Dataset entries:
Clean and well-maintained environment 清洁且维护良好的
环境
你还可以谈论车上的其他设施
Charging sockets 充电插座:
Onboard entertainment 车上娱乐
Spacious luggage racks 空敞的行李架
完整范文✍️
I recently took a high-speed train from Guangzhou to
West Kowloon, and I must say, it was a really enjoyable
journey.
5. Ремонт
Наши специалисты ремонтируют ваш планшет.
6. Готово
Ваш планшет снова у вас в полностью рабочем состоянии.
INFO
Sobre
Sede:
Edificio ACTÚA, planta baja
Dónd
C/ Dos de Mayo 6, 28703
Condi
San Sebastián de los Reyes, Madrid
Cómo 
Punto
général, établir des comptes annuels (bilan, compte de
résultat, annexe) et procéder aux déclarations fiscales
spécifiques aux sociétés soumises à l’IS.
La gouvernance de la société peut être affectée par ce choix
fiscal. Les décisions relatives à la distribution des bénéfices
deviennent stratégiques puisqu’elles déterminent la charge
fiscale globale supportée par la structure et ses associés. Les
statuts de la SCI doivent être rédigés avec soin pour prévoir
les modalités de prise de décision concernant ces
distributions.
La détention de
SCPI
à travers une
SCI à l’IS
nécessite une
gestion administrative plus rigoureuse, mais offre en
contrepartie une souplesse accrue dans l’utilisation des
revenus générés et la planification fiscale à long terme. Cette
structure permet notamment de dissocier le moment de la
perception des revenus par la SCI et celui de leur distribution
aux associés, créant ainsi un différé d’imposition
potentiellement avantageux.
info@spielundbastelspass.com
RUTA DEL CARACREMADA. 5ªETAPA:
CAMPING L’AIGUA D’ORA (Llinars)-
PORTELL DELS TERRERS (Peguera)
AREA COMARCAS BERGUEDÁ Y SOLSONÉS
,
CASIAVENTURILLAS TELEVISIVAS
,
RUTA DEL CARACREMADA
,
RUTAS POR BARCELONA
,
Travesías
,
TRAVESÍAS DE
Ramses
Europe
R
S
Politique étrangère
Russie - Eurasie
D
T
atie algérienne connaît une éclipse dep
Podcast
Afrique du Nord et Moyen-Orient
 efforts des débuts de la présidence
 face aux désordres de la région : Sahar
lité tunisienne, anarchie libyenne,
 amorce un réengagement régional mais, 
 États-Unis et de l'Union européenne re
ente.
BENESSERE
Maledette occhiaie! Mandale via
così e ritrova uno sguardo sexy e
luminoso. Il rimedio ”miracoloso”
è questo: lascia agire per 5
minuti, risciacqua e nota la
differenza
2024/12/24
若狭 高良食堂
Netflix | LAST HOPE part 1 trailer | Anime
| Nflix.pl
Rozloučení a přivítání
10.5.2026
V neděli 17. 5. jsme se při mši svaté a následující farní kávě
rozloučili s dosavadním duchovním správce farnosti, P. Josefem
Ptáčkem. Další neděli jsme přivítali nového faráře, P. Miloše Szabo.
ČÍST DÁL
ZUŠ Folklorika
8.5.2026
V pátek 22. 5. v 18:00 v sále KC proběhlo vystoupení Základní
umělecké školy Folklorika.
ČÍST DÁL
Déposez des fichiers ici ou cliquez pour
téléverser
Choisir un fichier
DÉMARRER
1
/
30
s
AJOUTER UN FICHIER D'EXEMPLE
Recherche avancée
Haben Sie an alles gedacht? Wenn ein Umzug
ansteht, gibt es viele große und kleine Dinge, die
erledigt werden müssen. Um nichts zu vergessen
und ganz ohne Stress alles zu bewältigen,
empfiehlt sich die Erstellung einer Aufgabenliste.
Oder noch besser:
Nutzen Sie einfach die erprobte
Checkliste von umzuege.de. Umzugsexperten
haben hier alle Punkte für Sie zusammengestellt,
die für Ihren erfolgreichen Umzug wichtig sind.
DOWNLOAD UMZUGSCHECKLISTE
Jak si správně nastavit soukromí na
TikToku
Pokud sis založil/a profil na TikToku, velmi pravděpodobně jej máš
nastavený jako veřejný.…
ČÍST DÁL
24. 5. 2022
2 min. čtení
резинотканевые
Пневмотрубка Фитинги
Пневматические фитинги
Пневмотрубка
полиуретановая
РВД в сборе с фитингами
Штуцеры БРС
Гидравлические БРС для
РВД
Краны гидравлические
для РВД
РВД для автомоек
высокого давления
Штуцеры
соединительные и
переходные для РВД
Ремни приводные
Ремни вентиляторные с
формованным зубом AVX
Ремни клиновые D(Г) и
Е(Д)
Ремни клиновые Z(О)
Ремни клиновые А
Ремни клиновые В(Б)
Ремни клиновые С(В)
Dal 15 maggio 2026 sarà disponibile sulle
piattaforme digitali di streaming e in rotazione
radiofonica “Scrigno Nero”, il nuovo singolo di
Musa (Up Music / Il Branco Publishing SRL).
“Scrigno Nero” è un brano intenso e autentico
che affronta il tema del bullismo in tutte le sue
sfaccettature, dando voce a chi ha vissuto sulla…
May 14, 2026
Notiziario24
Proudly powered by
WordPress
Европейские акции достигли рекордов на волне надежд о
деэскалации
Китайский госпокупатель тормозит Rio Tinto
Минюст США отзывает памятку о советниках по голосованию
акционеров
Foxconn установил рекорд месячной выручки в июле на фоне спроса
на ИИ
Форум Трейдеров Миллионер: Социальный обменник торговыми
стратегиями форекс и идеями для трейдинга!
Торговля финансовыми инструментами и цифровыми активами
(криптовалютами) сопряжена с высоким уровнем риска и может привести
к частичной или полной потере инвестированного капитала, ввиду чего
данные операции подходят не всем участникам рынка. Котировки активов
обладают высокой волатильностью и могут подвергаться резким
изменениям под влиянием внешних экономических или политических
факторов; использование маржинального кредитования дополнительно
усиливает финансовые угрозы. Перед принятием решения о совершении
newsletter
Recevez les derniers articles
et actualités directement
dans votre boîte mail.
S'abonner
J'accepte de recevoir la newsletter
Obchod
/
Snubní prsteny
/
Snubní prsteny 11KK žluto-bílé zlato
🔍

What to do = Taking the line with "fiscal. Les décisions" as the first and the line with "Nutzen Sie einfach die erprobte" as the last, retype that stretch of the data above exactly, with no other lines.

Output of the exercise =
fiscal. Les décisions relatives à la distribution des bénéfices
deviennent stratégiques puisqu’elles déterminent la charge
fiscale globale supportée par la structure et ses associés. Les
statuts de la SCI doivent être rédigés avec soin pour prévoir
les modalités de prise de décision concernant ces
distributions.
La détention de
SCPI
à travers une
SCI à l’IS
nécessite une
gestion administrative plus rigoureuse, mais offre en
contrepartie une souplesse accrue dans l’utilisation des
revenus générés et la planification fiscale à long terme. Cette
structure permet notamment de dissocier le moment de la
perception des revenus par la SCI et celui de leur distribution
aux associés, créant ainsi un différé d’imposition
potentiellement avantageux.
info@spielundbastelspass.com
RUTA DEL CARACREMADA. 5ªETAPA:
CAMPING L’AIGUA D’ORA (Llinars)-
PORTELL DELS TERRERS (Peguera)
AREA COMARCAS BERGUEDÁ Y SOLSONÉS
,
CASIAVENTURILLAS TELEVISIVAS
,
RUTA DEL CARACREMADA
,
RUTAS POR BARCELONA
,
Travesías
,
TRAVESÍAS DE
Ramses
Europe
R
S
Politique étrangère
Russie - Eurasie
D
T
atie algérienne connaît une éclipse dep
Podcast
Afrique du Nord et Moyen-Orient
 efforts des débuts de la présidence
 face aux désordres de la région : Sahar
lité tunisienne, anarchie libyenne,
 amorce un réengagement régional mais, 
 États-Unis et de l'Union européenne re
ente.
BENESSERE
Maledette occhiaie! Mandale via
così e ritrova uno sguardo sexy e
luminoso. Il rimedio ”miracoloso”
è questo: lascia agire per 5
minuti, risciacqua e nota la
differenza
2024/12/24
若狭 高良食堂
Netflix | LAST HOPE part 1 trailer | Anime
| Nflix.pl
Rozloučení a přivítání
10.5.2026
V neděli 17. 5. jsme se při mši svaté a následující farní kávě
rozloučili s dosavadním duchovním správce farnosti, P. Josefem
Ptáčkem. Další neděli jsme přivítali nového faráře, P. Miloše Szabo.
ČÍST DÁL
ZUŠ Folklorika
8.5.2026
V pátek 22. 5. v 18:00 v sále KC proběhlo vystoupení Základní
umělecké školy Folklorika.
ČÍST DÁL
Déposez des fichiers ici ou cliquez pour
téléverser
Choisir un fichier
DÉMARRER
1
/
30
s
AJOUTER UN FICHIER D'EXEMPLE
Recherche avancée
Haben Sie an alles gedacht? Wenn ein Umzug
ansteht, gibt es viele große und kleine Dinge, die
erledigt werden müssen. Um nichts zu vergessen
und ganz ohne Stress alles zu bewältigen,
empfiehlt sich die Erstellung einer Aufgabenliste.
Oder noch besser:
Nutzen Sie einfach die erprobte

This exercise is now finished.